I knew that this shouldn’t end up like so many other things I’ve done in my life where I get an idea and start working on something, and then it gets half done. I had to sit down and tell myself. I did talk to myself in the third person like, “You can do this. Come on. Finish this method.” I kept doing that and then all of a sudden, the whole day had gone.
I have a new theory now that when we talk to ourselves in the third person, it’s our cheerleader. It’s our friend. When we talk to ourselves and put ourselves down, it’s in the I. I have this new theory, I’m going to pay attention to my own inner voice and see if that comes up like that. I was in a time where if I didn’t take action, I could have died in the situation. I spoke to myself in the third person. I’m thinking about that like, “That’s interesting.”
It’s not something I’ve done before in my life. It’s not many times, but it worked. I was sitting there writing and typing away, All of a sudden, I had a full solution that was bigger than anything I’d ever built before. It worked. There’s something to it.
We’ll dive deeper into that. Tell us where we can find you and your software program so that people can connect with you.
If you want to reach out to me, it is PeterSchroeder.com. There are links to all my social media, my email address, and everything. If you want to try out Telzio, which is a business phone service, we have done a good job at building something that’s easy to use and works for businesses of all sizes. We have companies with 2 employees and companies with 5,000. We have Facebook, Google, Airbnb, Samsung, and companies like that as our customers. Go try it out. There’s a free trial. Reach out to our team. We are doing a good job. We have very friendly people.
Thank you so much for being here and sharing bits of your wisdom. I really appreciate it.
Thank you so much for having me. That was fun.

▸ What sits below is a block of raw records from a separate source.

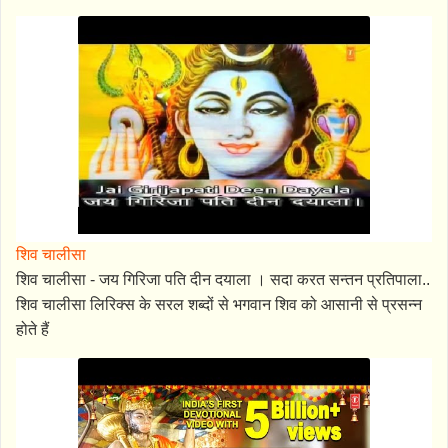
शिव चालीसा
शिव चालीसा - जय गिरिजा पति दीन दयाला । सदा करत सन्तन प्रतिपाला..
शिव चालीसा लिरिक्स के सरल शब्दों से भगवान शिव को आसानी से प्रसन्न
होते हैं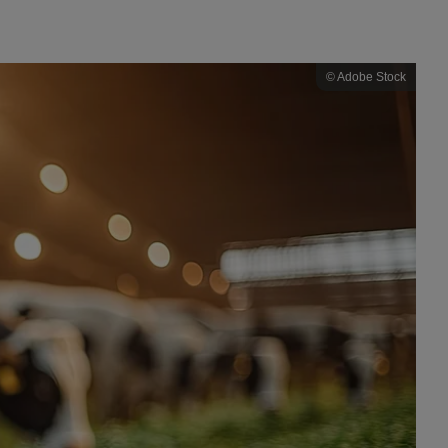
© Adobe Stock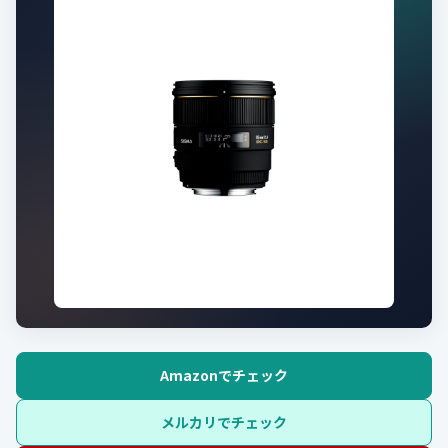
Amazonでチェック
メルカリでチェック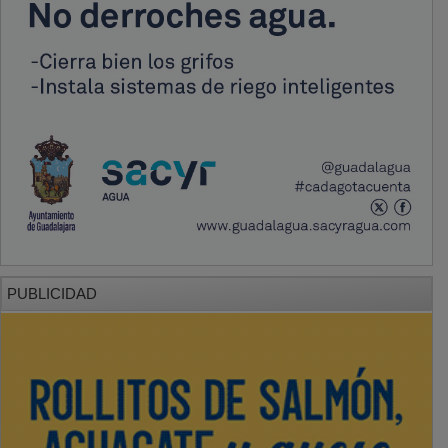
PUBLICIDAD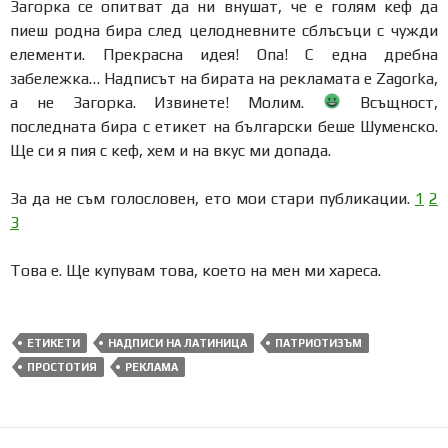
Загорка се опитват да ни внушат, че е голям кеф да
пиеш родна бира след целодневните сблъсъци с чужди
елементи. Прекрасна идея! Опа! С една дребна
забележка… Надписът на бирата на рекламата е Zagorka,
а не Загорка. Извинете! Молим.
Всъщност,
последната бира с етикет на български беше Шуменско.
Ще си я пия с кеф, хем и на вкус ми допада.
За да не съм голословен, ето мои стари публикации.
1
2
3
Това е. Ще купувам това, което на мен ми хареса.
ЕТИКЕТИ
НАДПИСИ НА ЛАТИНИЦА
ПАТРИОТИЗЪМ
ПРОСТОТИЯ
РЕКЛАМА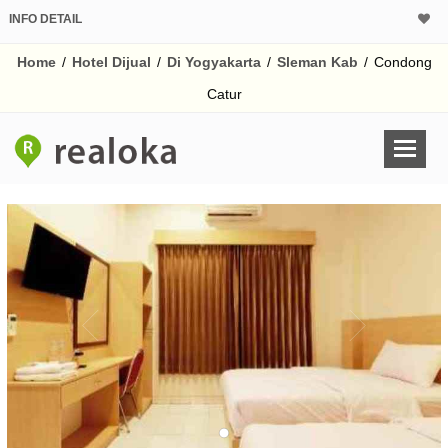
INFO DETAIL
Home
/
Hotel Dijual
/
Di Yogyakarta
/
Sleman Kab
/
Condong
Catur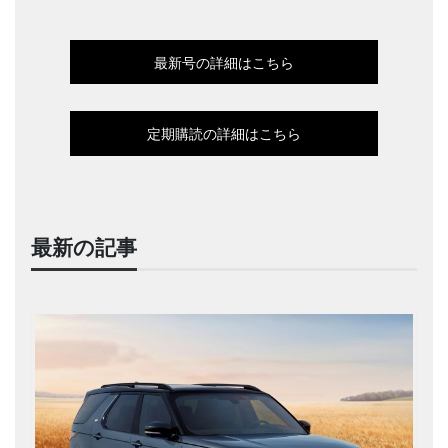
最新号の詳細はこちら
定期購読の詳細はこちら
最新の記事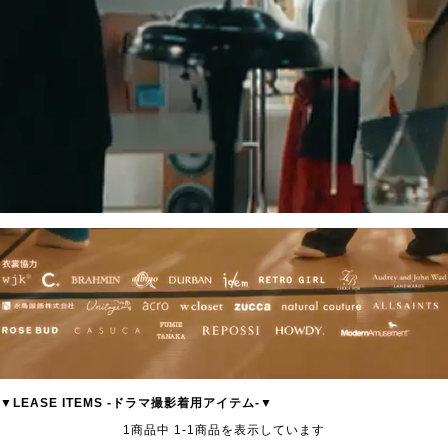
▼
LEASE ITEMS
-ドラマ撮影着用アイテム-▼
1
商品中
1
-
1
商品を表示しています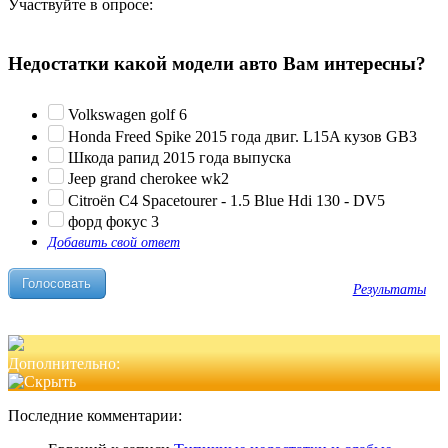
Участвуйте в опросе:
Недостатки какой модели авто Вам интересны?
Volkswagen golf 6
Honda Freed Spike 2015 года двиг. L15A кузов GB3
Шкода рапид 2015 года выпуска
Jeep grand cherokee wk2
Citroën C4 Spacetourer - 1.5 Blue Hdi 130 - DV5
форд фокус 3
Добавить свой ответ
Результаты
Дополнительно:
Последние комментарии: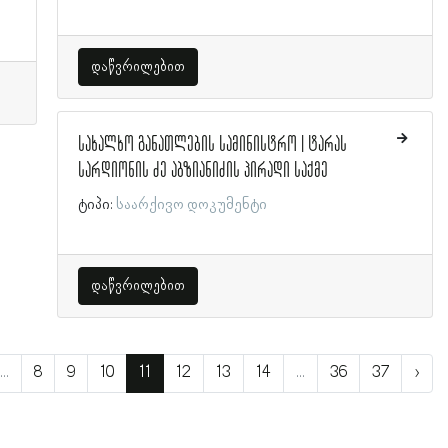
დაწვრილებით
სახალხო განათლების სამინისტრო | ტარას
სარდიონის ძე აბზიანიძის პირადი საქმე
ტიპი:
საარქივო დოკუმენტი
დაწვრილებით
...
8
9
10
11
12
13
14
...
36
37
›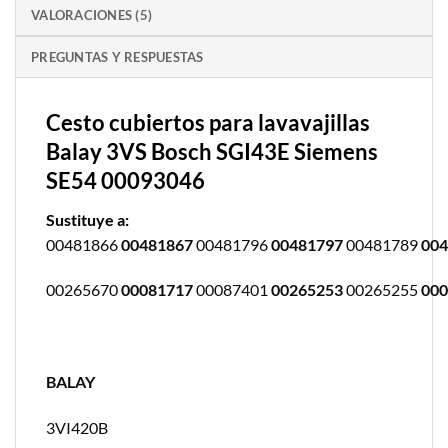
VALORACIONES (5)
PREGUNTAS Y RESPUESTAS
Cesto cubiertos para lavavajillas
Balay 3VS Bosch SGI43E Siemens
SE54 00093046
Sustituye a
:
00481866
00481867
00481796
00481797
00481789
004
00265670
00081717
00087401
00265253
00265255
000
BALAY
3VI420B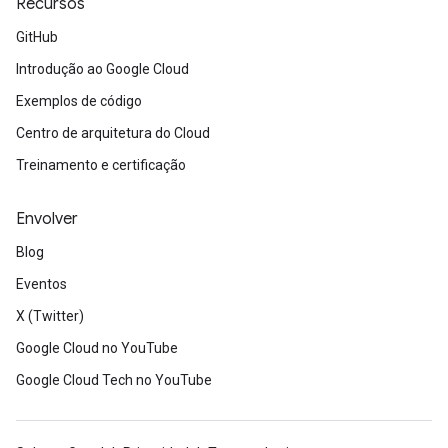
Recursos
GitHub
Introdução ao Google Cloud
Exemplos de código
Centro de arquitetura do Cloud
Treinamento e certificação
Envolver
Blog
Eventos
X (Twitter)
Google Cloud no YouTube
Google Cloud Tech no YouTube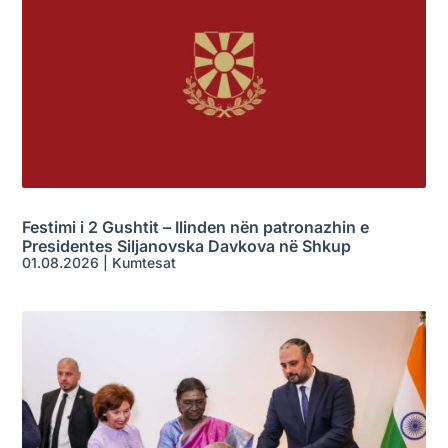
Festimi i 2 Gushtit – Ilinden nën patronazhin e
Presidentes Siljanovska Davkova në Shkup
01.08.2026
|
Kumtesat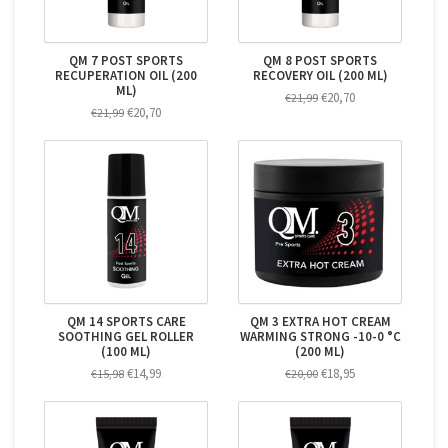
QM 7 POST SPORTS
QM 8 POST SPORTS
RECUPERATION OIL (200
RECOVERY OIL (200 ML)
ML)
€20,70
€21,99
€20,70
€21,99
QM 14 SPORTS CARE
QM 3 EXTRA HOT CREAM
SOOTHING GEL ROLLER
WARMING STRONG -10-0 °C
(100 ML)
(200 ML)
€14,99
€18,95
€15,98
€20,00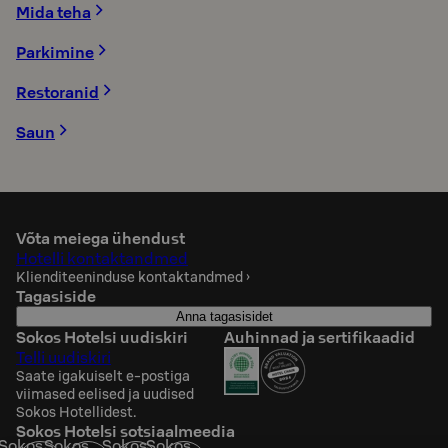
Mida teha
Parkimine
Restoranid
Saun
Võta meiega ühendust
Hotelli kontaktandmed
Klienditeeninduse kontaktandmed
›
Tagasiside
Anna tagasisidet
Sokos Hotelsi uudiskiri
Auhinnad ja sertifikaadid
Telli uudiskiri
Saate igakuiselt e-postiga
viimased eelised ja uudised
Sokos Hotellidest.
Sokos Hotelsi sotsiaalmeedia
Sokos
Sokos
Sokos
Sokos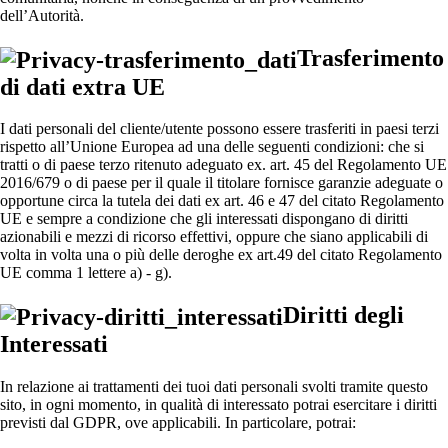
dell’Autorità.
Trasferimento
di dati extra UE
I dati personali del cliente/utente possono essere trasferiti in paesi terzi
rispetto all’Unione Europea ad una delle seguenti condizioni: che si
tratti o di paese terzo ritenuto adeguato ex. art. 45 del Regolamento UE
2016/679 o di paese per il quale il titolare fornisce garanzie adeguate o
opportune circa la tutela dei dati ex art. 46 e 47 del citato Regolamento
UE e sempre a condizione che gli interessati dispongano di diritti
azionabili e mezzi di ricorso effettivi, oppure che siano applicabili di
volta in volta una o più delle deroghe ex art.49 del citato Regolamento
UE comma 1 lettere a) - g).
Diritti degli
Interessati
In relazione ai trattamenti dei tuoi dati personali svolti tramite questo
sito, in ogni momento, in qualità di interessato potrai esercitare i diritti
previsti dal GDPR, ove applicabili. In particolare, potrai: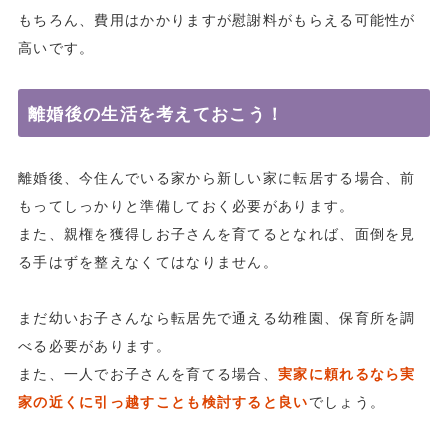
もちろん、費用はかかりますが慰謝料がもらえる可能性が
高いです。
離婚後の生活を考えておこう！
離婚後、今住んでいる家から新しい家に転居する場合、前
もってしっかりと準備しておく必要があります。
また、親権を獲得しお子さんを育てるとなれば、面倒を見
る手はずを整えなくてはなりません。
まだ幼いお子さんなら転居先で通える幼稚園、保育所を調
べる必要があります。
また、一人でお子さんを育てる場合、
実家に頼れるなら実
家の近くに引っ越すことも検討すると良い
でしょう。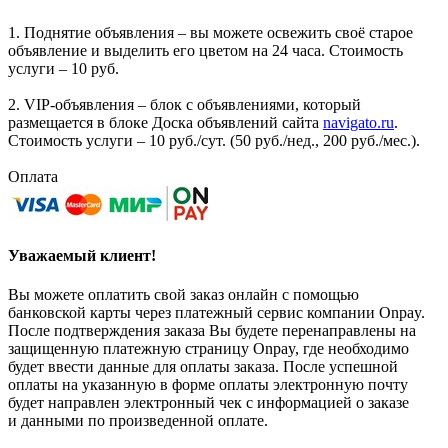
1. Поднятие объявления – вы можете освежить своё старое
объявление и выделить его цветом на 24 часа. Стоимость
услуги – 10 руб.
2. VIP-объявления – блок с объявлениями, который
размещается в блоке Доска объявлений сайта
navigato.ru
.
Стоимость услуги – 10 руб./сут. (50 руб./нед., 200 руб./мес.).
Оплата
Уважаемый клиент!
Вы можете оплатить свой заказ онлайн с помощью
банковской карты через платежный сервис компании Onpay.
После подтверждения заказа Вы будете перенаправлены на
защищенную платежную страницу Onpay, где необходимо
будет ввести данные для оплаты заказа. После успешной
оплаты на указанную в форме оплаты электронную почту
будет направлен электронный чек с информацией о заказе
и данными по произведенной оплате.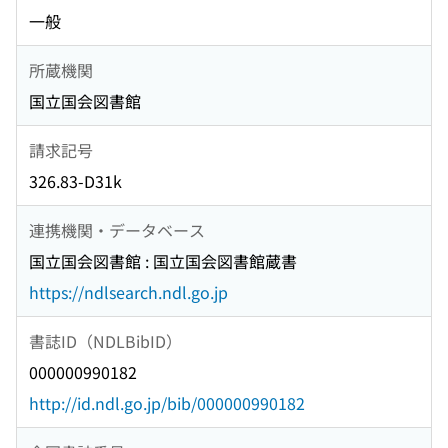
一般
所蔵機関
国立国会図書館
請求記号
326.83-D31k
連携機関・データベース
国立国会図書館 : 国立国会図書館蔵書
https://ndlsearch.ndl.go.jp
書誌ID（NDLBibID）
000000990182
http://id.ndl.go.jp/bib/000000990182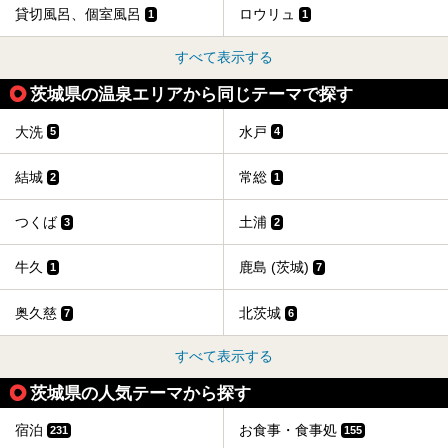
貸切風呂、個室風呂
ロウリュ
1
1
すべて表示する
茨城県の温泉エリアから同じテーマで探す
大洗
水戸
5
4
結城
常総
2
1
つくば
土浦
3
2
牛久
鹿島 (茨城)
1
7
奥久慈
北茨城
7
6
すべて表示する
茨城県の人気テーマから探す
宿泊
お食事・食事処
231
155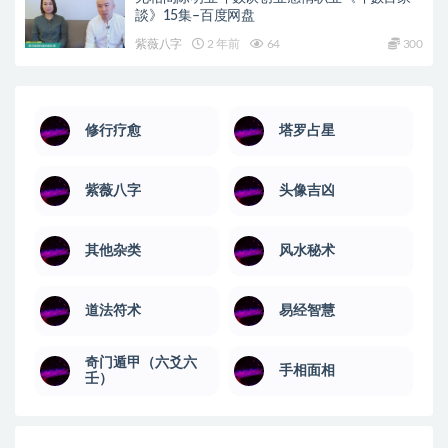
談》15集–百度网盘
紫薇八字
2 年前
64
300
修行疗愈
塔罗占星
紫薇八字
头像吉凶
其他杂类
风水秘术
道法符术
易经智慧
奇门遁甲（六爻六
手相面相
壬）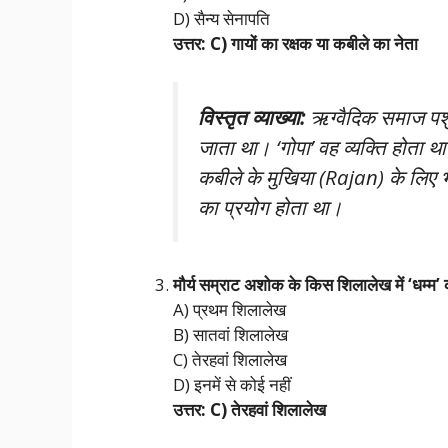
D) सैन्य सेनापति
उत्तर: C) गायों का रक्षक या कबीले का नेता
विस्तृत व्याख्या:
ऋग्वैदिक समाज पशुप
जाता था। ‘गोपा’ वह व्यक्ति होता था
कबीले के मुखिया (Rajan) के लिए भ
का प्रयोग होता था।
मौर्य सम्राट अशोक के किस शिलालेख में ‘धम्म’ की
A) प्रथम शिलालेख
B) सातवां शिलालेख
C) तेरहवां शिलालेख
D) इनमें से कोई नहीं
उत्तर: C) तेरहवां शिलालेख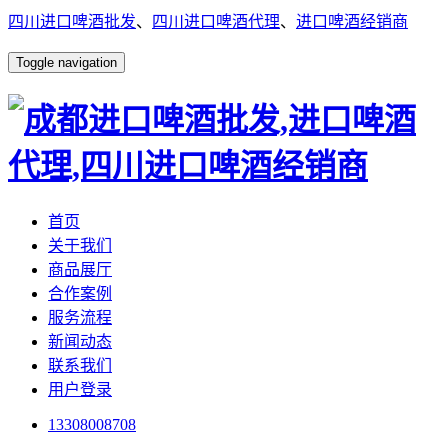
四川进口啤酒批发
、
四川进口啤酒代理
、
进口啤酒经销商
Toggle navigation
首页
关于我们
商品展厅
合作案例
服务流程
新闻动态
联系我们
用户登录
13308008708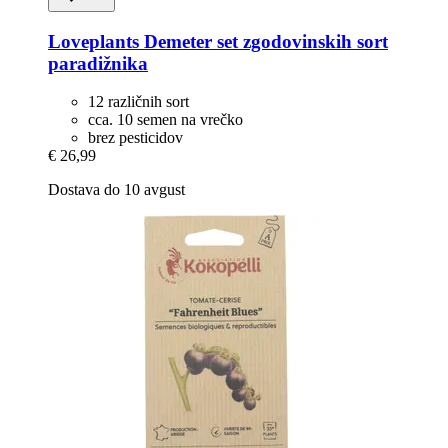
Loveplants
Demeter set zgodovinskih sort
paradižnika
12 različnih sort
cca. 10 semen na vrečko
brez pesticidov
€ 26,99
Dostava do 10 avgust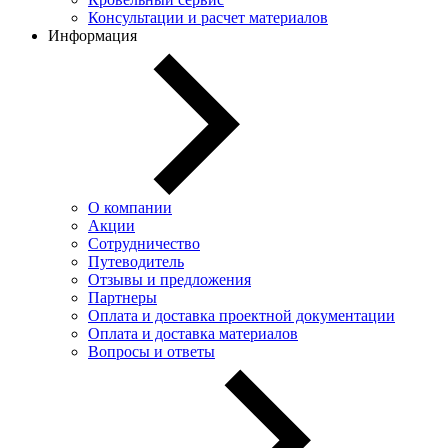
Консультации и расчет материалов
Информация
О компании
Акции
Сотрудничество
Путеводитель
Отзывы и предложения
Партнеры
Оплата и доставка проектной документации
Оплата и доставка материалов
Вопросы и ответы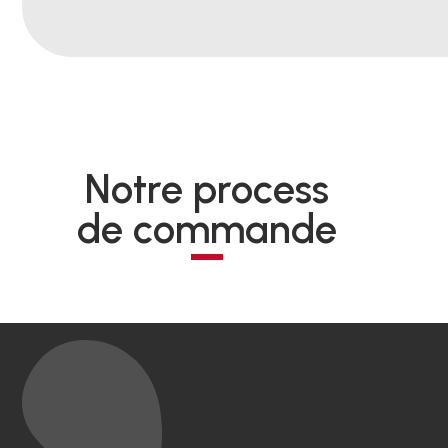
Notre process
de commande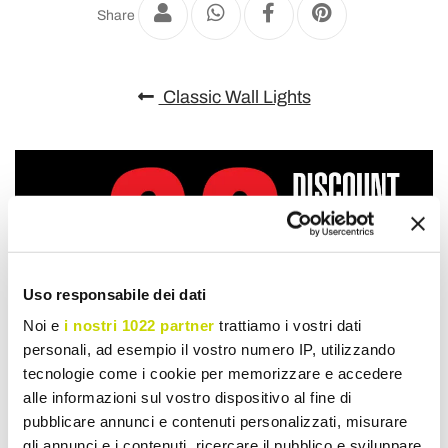
Share
Classic Wall Lights
Uso responsabile dei dati
Noi e
i nostri 1022 partner
trattiamo i vostri dati
personali, ad esempio il vostro numero IP, utilizzando
tecnologie come i cookie per memorizzare e accedere
alle informazioni sul vostro dispositivo al fine di
pubblicare annunci e contenuti personalizzati, misurare
gli annunci e i contenuti, ricercare il pubblico e sviluppare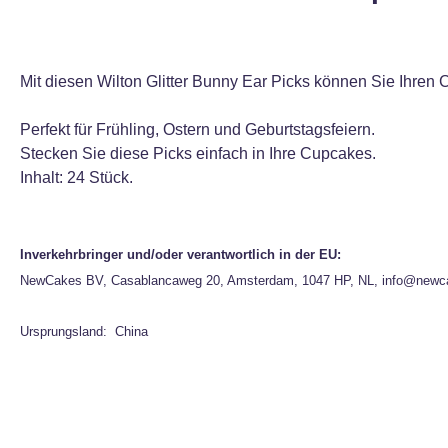
Mit diesen Wilton Glitter Bunny Ear Picks können Sie Ihre
Perfekt für Frühling, Ostern und Geburtstagsfeiern.
Stecken Sie diese Picks einfach in Ihre Cupcakes.
Inhalt: 24 Stück.
Inverkehrbringer und/oder verantwortlich in der EU:
NewCakes BV, Casablancaweg 20, Amsterdam, 1047 HP, NL, info@newc
Ursprungsland: China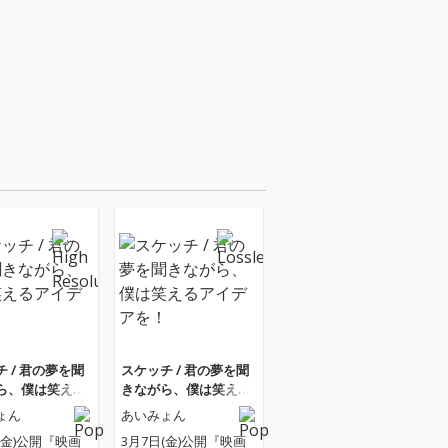
 / 君の夢を聞
スケッチ / 君の夢を聞
ら、僕は笑える
きながら、僕は笑える
アを！
アイデアを！
ょん
あいみょん
(金)公開『映画
3月7日(金)公開『映画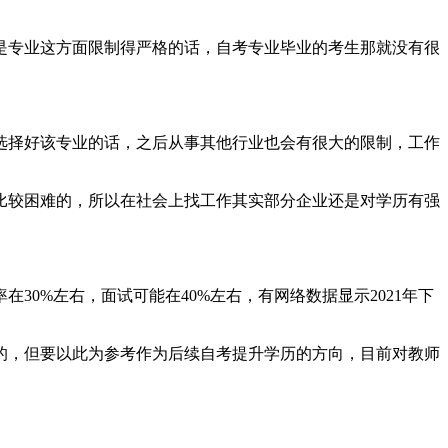
是专业这方面限制得严格的话，自考专业毕业的考生那就没有很
选择好该专业的话，之后从事其他行业也会有很大的限制，工作
比较困难的，所以在社会上找工作其实部分企业还是对学历有强
0%左右，面试可能在40%左右，有网络数据显示2021年下
的，但要以此为参考作为后续自考提升学历的方向，目前对教师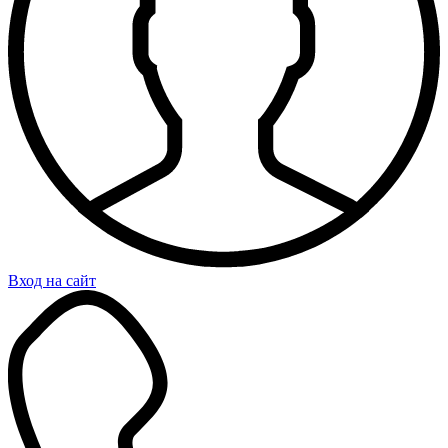
Вход на сайт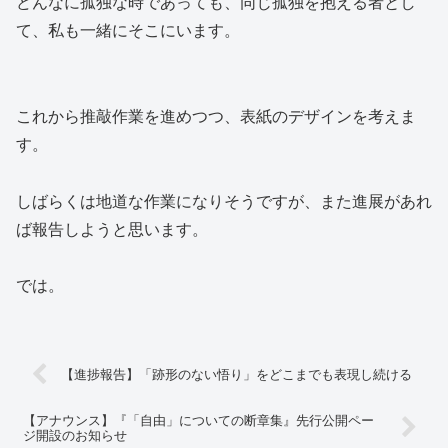
どんなに孤独な時であっても、同じ孤独を抱える者とし
て、私も一緒にそこにいます。
これから推敲作業を進めつつ、表紙のデザインを考えま
す。
しばらくは地道な作業になりそうですが、また進展があれ
ば報告しようと思います。
では。
【進捗報告】「跡形のない悟り」をどこまでも表現し続ける
【アナウンス】『「自由」についての断章集』先行公開ペー
ジ開設のお知らせ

Thank you all for tuning in. We got some really good tips. Maybe you’ve heard before, “Say no,” but we got some nuances in there that were powerful in the ways that you can say no. We also talked about ways that you can approach things with fresh eyes. The end there was interesting. If you speak to yourself in the third person and you’re your own cheerleader, you can be more focused and handle some of this overwhelmed by saying to yourself, “You’ve got this. Get focused and get this done.” Try it out. Who knows? Thank you for being here. We’ll see you in the next episode.
About Peter Schroeder
Peter Schroeder is an award-winning DJ and entrepreneur who started Telzio, a company changing the way we work and communicate. With over two decades of experience, he’s teamed up with big names like Facebook, Samsung, and Airbnb. Peter has earned more than 20 platinum records, 40 gold records, and received three nominations for the Danish DJ awards. Even after facing challenges like surviving a plane crash, Peter’s passion and determination continue to inspire.